Chuletas manejables, segundos platos, de entre doscientos gramos y un cuarto de kilo. Hoy me sigue encantando el invento inglés que unos llaman filete y otros bistec. Con patatas fritas. Lomo, cadera...

Recuerden que el responsable de que la carne no se pegue a la sartén es el que fríe, no un revestimiento. En casa se pone la sartén, con un poco de sal, al fuego y se calienta, regando con un hilo de aceite virgen justo antes de echar la carne, que preferimos salpimentar ligeramente antes.

Dos mentiras: “vuelta y vuelta” y “dos minutos (o los que sean) por cada lado”: será lo que pida la pieza, que será lo que necesite para caramelizar su superficie, sellarse y despegarse motu proprio, sin raspar, de la sartén. Se le da la vuelta, se somete al fuego la otra cara, menos tiempo que la primera; se deja reposar para reabsorber y redistribuir los jugos, y ya.

Hablando de jugos: esos que quedan en la sartén dan muchísimo juego. Añada un chorrito de vino blanco y deje evaporar el alcohol mientras disuelve esos jugos con ayuda de una espátula; puede, si es su gusto, añadir una cucharada de su mostaza favorita. Obtendrá un delicioso esbozo de salsa, una línea de sabor.

Este es mi bistec. Mi filete. Pero la ternera me da mucho más juego. Pienso en un estofado a la borgoñona; en esa delicia de la cocina casera francesa que son las blanquetes de veau; en un jarrete guisado o al horno; en esa maravilla que es el ossobuco alla milanese; en toda la sabrosa casquería, de los callos a las mollejas a la crema con morillas, del hígado a la burguesa a las manos que ofrecían a Sancho Panza; en un rosado roast-beef de ternera, en unas honradas albóndigas caseras... Tantas cosas ricas. De ternera.
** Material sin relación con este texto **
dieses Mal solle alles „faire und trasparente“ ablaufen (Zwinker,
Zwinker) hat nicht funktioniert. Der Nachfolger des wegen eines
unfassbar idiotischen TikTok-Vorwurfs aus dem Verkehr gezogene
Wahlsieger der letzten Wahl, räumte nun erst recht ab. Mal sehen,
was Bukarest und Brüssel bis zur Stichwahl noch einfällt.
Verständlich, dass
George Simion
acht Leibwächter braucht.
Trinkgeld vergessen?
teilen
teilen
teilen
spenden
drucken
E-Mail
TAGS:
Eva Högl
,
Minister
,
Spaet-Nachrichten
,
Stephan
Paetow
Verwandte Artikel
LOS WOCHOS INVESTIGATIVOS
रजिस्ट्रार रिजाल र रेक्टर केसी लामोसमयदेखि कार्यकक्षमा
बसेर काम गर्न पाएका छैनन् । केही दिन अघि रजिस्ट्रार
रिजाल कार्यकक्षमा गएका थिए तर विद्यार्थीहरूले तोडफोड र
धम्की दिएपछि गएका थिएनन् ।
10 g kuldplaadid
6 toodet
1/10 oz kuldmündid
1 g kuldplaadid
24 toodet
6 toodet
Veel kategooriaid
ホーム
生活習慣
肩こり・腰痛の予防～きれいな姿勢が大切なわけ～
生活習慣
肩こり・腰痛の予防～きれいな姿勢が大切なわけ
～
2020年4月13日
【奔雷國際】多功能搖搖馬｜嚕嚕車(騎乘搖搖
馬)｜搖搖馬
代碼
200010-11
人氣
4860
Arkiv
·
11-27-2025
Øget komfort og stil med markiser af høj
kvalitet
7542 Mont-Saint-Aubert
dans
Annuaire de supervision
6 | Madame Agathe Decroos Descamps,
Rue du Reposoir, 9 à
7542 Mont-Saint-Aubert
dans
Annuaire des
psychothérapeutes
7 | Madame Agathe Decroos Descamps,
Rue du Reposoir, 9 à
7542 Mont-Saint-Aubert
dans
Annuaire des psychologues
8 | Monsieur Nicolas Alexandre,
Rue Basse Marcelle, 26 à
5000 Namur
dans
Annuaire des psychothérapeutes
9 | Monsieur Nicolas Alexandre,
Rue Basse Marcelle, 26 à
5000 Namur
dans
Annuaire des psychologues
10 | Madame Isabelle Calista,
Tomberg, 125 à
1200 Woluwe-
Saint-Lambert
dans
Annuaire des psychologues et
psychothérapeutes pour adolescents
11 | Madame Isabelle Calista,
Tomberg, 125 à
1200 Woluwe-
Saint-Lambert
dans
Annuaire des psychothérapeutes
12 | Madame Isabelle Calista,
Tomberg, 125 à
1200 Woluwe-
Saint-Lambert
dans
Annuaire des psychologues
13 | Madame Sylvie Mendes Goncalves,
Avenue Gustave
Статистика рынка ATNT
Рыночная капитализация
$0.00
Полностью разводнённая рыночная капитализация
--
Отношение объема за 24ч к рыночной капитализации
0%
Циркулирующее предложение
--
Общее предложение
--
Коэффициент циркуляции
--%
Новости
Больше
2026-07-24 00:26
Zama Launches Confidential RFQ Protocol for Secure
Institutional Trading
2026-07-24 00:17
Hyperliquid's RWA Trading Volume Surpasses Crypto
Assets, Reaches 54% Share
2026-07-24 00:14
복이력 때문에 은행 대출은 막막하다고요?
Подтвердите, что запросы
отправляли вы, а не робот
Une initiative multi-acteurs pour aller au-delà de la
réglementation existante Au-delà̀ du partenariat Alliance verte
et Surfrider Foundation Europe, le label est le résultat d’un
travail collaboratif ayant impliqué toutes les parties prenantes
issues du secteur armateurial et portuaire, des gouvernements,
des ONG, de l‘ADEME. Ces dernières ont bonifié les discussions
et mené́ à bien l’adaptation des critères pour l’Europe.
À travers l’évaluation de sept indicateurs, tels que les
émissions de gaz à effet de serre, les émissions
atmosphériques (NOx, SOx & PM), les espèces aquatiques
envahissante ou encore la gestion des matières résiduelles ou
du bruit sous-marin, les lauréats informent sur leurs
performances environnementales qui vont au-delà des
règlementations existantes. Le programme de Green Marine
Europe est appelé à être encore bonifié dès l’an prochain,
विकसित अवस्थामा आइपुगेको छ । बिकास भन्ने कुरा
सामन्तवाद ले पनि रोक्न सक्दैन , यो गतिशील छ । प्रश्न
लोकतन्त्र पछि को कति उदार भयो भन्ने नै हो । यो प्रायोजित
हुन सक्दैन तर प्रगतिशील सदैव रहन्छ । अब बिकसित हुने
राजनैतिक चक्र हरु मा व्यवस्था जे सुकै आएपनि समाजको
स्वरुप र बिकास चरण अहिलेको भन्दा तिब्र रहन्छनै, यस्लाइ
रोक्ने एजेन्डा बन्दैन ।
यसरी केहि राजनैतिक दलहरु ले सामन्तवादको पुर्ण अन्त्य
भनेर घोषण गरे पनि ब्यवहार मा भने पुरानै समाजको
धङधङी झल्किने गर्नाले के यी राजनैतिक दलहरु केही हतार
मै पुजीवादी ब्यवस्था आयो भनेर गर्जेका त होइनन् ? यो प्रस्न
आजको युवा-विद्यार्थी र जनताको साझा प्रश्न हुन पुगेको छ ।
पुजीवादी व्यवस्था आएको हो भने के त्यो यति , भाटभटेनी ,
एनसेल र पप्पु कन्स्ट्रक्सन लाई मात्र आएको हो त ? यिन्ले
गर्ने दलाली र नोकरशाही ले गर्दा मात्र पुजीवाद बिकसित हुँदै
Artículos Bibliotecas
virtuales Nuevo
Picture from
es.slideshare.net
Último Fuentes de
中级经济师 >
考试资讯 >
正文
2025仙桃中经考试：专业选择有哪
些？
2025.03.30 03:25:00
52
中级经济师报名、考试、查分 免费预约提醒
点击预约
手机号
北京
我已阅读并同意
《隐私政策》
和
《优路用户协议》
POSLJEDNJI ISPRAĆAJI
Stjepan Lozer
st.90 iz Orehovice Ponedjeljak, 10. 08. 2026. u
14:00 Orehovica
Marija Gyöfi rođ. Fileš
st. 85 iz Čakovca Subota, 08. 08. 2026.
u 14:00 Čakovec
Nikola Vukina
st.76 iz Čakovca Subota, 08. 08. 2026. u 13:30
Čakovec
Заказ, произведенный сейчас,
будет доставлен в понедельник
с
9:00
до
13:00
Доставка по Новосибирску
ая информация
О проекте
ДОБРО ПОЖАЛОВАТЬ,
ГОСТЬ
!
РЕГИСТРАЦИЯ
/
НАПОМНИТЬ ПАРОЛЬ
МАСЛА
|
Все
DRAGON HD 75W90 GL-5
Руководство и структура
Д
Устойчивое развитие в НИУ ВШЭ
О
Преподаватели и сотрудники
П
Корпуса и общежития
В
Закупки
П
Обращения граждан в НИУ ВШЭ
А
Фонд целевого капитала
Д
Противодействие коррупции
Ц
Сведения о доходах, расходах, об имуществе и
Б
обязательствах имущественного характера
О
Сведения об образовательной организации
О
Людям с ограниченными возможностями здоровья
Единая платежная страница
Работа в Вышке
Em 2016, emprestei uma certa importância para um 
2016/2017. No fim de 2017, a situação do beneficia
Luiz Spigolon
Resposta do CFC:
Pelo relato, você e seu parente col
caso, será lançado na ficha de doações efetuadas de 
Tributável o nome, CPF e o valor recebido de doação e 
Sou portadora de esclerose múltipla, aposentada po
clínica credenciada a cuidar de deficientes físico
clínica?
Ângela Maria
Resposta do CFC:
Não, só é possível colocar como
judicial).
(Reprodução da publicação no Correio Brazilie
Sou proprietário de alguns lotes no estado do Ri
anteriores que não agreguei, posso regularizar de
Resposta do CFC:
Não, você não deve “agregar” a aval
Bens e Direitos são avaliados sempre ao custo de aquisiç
Que es de lo que queríamos hablar. Los amantes de piezas mayores, los asiduos al txuletón de buey, tienen otros lugares donde documentarse. Vayan a Guipúzcoa, a Tolosa, y pregunten por Matías Gorrotxategi. O suban, en Donostia, a Igeldo y recalen en el Asador Rekondo. Recibirán un completísimo curso teórico-práctico sobre el txuletón. Aquí, más modestamente, hablábamos de un filete de ternera de un cuarto de kilo.